Адель обняла подругу изо всех сил. Изабелла, криво улыбаясь, высвободилась из ее объятий со словами:
— Пора примерять платья, которые мы наденем в Кентербери. Их привезли сегодня, когда ты лежала в постели.
И, спеша к своим фрейлинам, которые уже принялись примерять наряды, Изабелла притворилась веселой и лживо пообещала Адели уговорить отца. В глубине души у нее все кипело от негодования, оттого что Адель ее отвергла, предпочтя какому-то врачу, но гордость не позволяла в этом признаться даже самой любимой подруге. Она решила отомстить, как обиженный ребенок, и, знакомая со всеми хитростями двора, затаила зло. Скоро Адель заплатит за предательство, а Изабелла не допустит такого больше никогда в жизни.
На следующий день после грозы небо сияло нежной голубизной, но дороги развезло. Алехандро решил прямиком ехать в Тауэр и просить об аудиенции. Опасаясь, что король ему откажет, сославшись на другие, более неотложные и приятные для него дела, Алехандро вознамерился употребить все свое красноречие, чтобы убедить Эдуарда в важности тех сведений, которые он ему вез.
По мере приближения к Лондону последствия грозы становились все менее заметны. Глядя на почти сухие дороги, Алехандро понял, что непогода, которая вынудила его отложить отъезд, столицы не коснулась. Тем не менее то, что он там увидел, для него, разборчивого еврея, показалось оскорбительным и постыдным. «Если это лучший в Англии город, то что же тогда творится в других местах?» Он останавливался спросить дорогу и огорчался, видя запавшие щеки и ввалившиеся глаза прохожих. Навести порядок теперь здесь будет непросто, в особенности учитывая, насколько сократилось после чумы население, и Алехандро понимал, что удастся это не скоро.
Он продирался сквозь мрачную, неприветливую толпу и вдруг остановился, заметив яркое пятно. Он увидел сухонькую старушонку в красной шали, устало шагавшую в противоположном направлении, — она точь-в-точь была похожа на матушку Сару. Как она могла сюда попасть, уйти так далеко от дома? Все-таки он развернул коня. Но старуха исчезла из виду, и он понятия не имел, куда она подевалась на открытом пространстве.

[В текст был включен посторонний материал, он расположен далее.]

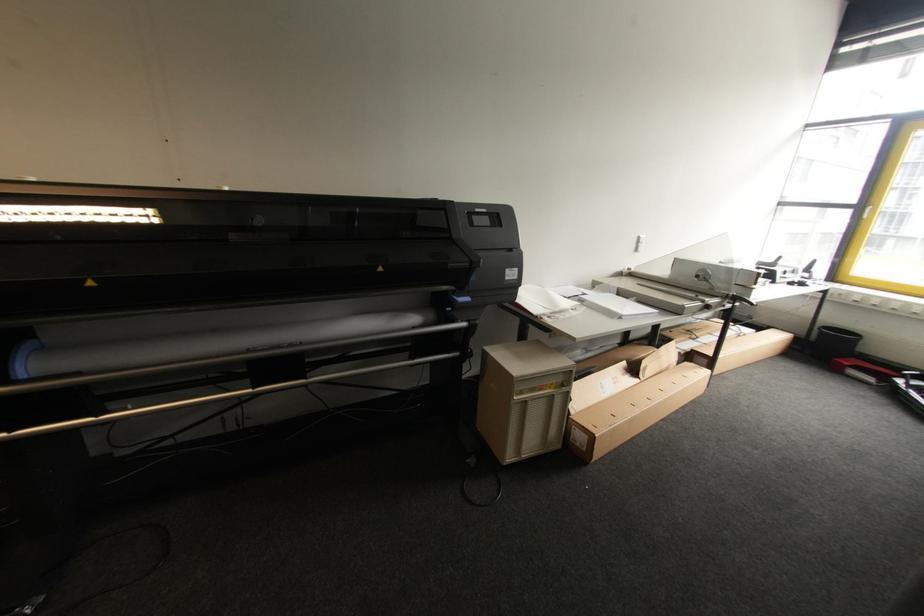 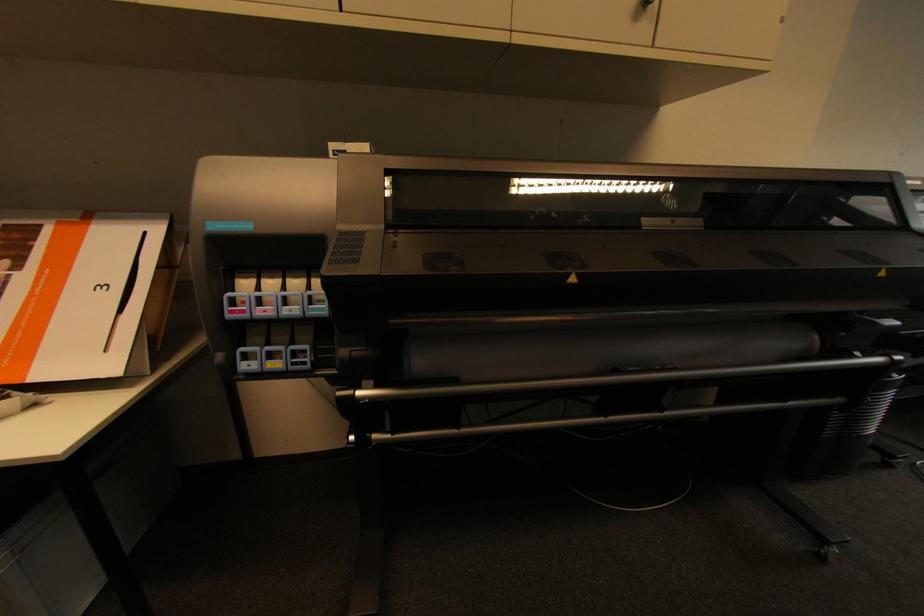 In a continuous first-person perspective shot, in which direction is the camera moving?

The cameraman walked toward left, backward. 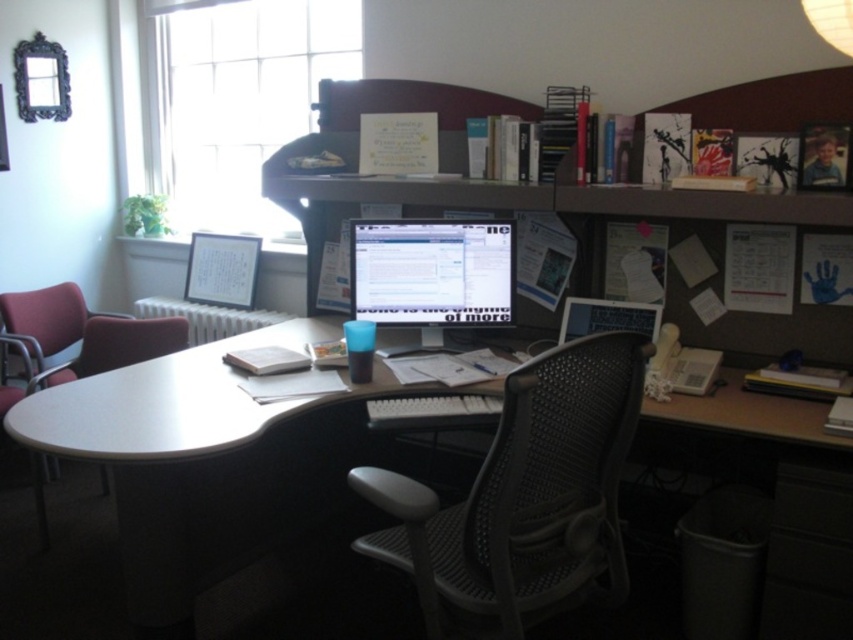 Does black mesh swivel chair at center have a greater width compared to fabric padded chair at left?

No.

Is black mesh swivel chair at center below fabric padded chair at left?

Yes.

Between point (442, 563) and point (181, 317), which one is positioned in front?

Point (442, 563) is in front.

At what (x,y) coordinates should I click in order to perform the action: click on black mesh swivel chair at center. Please return your answer as a coordinate pair (x, y). Image resolution: width=853 pixels, height=640 pixels. Looking at the image, I should click on (524, 497).

Can you confirm if clear glass window at upper left is wider than matte plastic monitor at center?

Yes.

Between point (252, 225) and point (511, 250), which one is positioned in front?

Point (511, 250) is more forward.

Who is more forward, (x=154, y=136) or (x=440, y=284)?

Point (x=440, y=284)

This screenshot has height=640, width=853. In order to click on clear glass window at upper left in this screenshot , I will do `click(236, 102)`.

Does black mesh swivel chair at center have a larger size compared to clear glass window at upper left?

Incorrect, black mesh swivel chair at center is not larger than clear glass window at upper left.

Can you confirm if black mesh swivel chair at center is thinner than clear glass window at upper left?

Yes.

Identify the location of black mesh swivel chair at center. The image size is (853, 640). (524, 497). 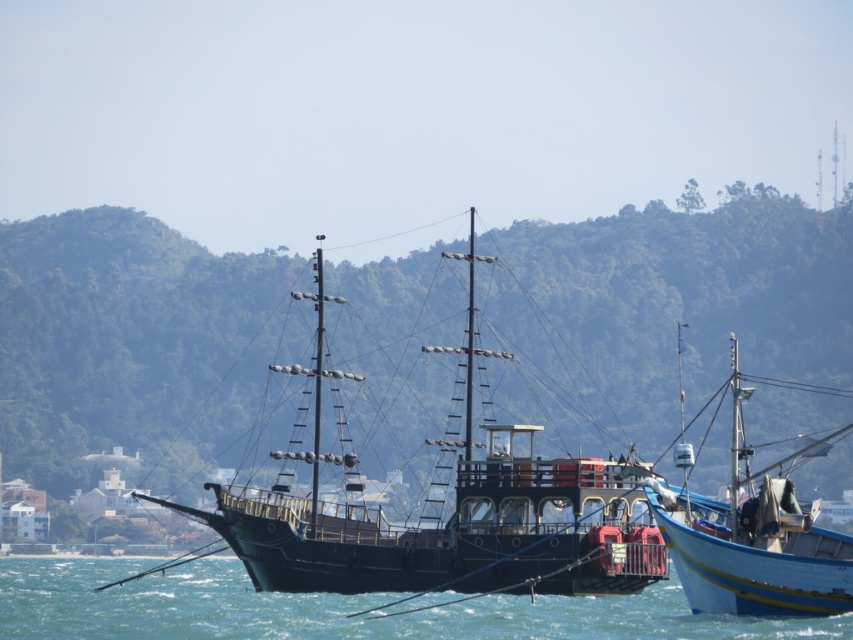 Question: Which object appears closest to the camera in this image?

Choices:
 (A) blue painted wooden boat at right
 (B) blue water at center
 (C) wooden pirate ship at center

Answer: (B)

Question: Considering the real-world distances, which object is closest to the blue painted wooden boat at right?

Choices:
 (A) wooden pirate ship at center
 (B) blue water at center

Answer: (A)

Question: Among these objects, which one is nearest to the camera?

Choices:
 (A) blue painted wooden boat at right
 (B) wooden pirate ship at center
 (C) blue water at center

Answer: (C)

Question: Is blue water at center positioned at the back of blue painted wooden boat at right?

Choices:
 (A) yes
 (B) no

Answer: (B)

Question: Does wooden pirate ship at center have a smaller size compared to blue painted wooden boat at right?

Choices:
 (A) yes
 (B) no

Answer: (A)

Question: Is wooden pirate ship at center wider than blue water at center?

Choices:
 (A) no
 (B) yes

Answer: (A) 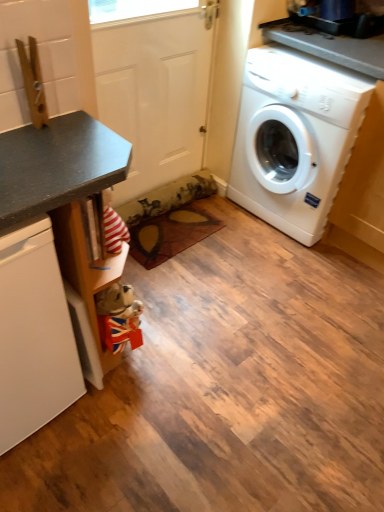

«Зачем бы ей прятаться», — недоумевал Алехандро. Он внимательно оглядел улицу, но нигде не нашел и следа вдруг будто испарившейся знахарки. Конь его беспокойно заплясал на месте, и молодой человек, которому тоже было изрядно не по себе, не видя смысла больше задерживаться, повернул снова в сторону башен Тауэра.
Сейчас, через год после того, как он первый раз въехал на этот подъемный мост, зловоние, поднимавшееся от реки и крепостного рва, стало еще заметнее. «Должно быть, королю это на руку, — решил Алехандро. — Ни один враг и близко сюда не подъедет». Внутренний двор был почти пуст, лишь несколько стражников стояли каждый на своем посту. Одного он узнал — это был тот же солдат, который сопровождал его в Виндзор. Алехандро спешился и подошел к нему.
— Добрый день, приятель! — крикнул он.
Солдат тоже узнал его и улыбнулся:
— Добрый день, доктор! Рад, что Господь дал вам пережить эту долгую страшную зиму. Что вас привело в наш прекрасный и благоуханный город?
— Дело к королю, — отвечал Алехандро. — Но почему здесь так пусто? Где все?
— Король со свитой выехали вчера, — сообщил стражник. — Нарядная была процессия, особенно дамы. Наверное, самая пышная процессия в этом году. Поехали в собор, надо думать, встречать нового архиепископа. У нас тут давно не было никаких развлечений, кроме чумы, конечно, так что людям хочется поразвлечься, посмотреть на короля.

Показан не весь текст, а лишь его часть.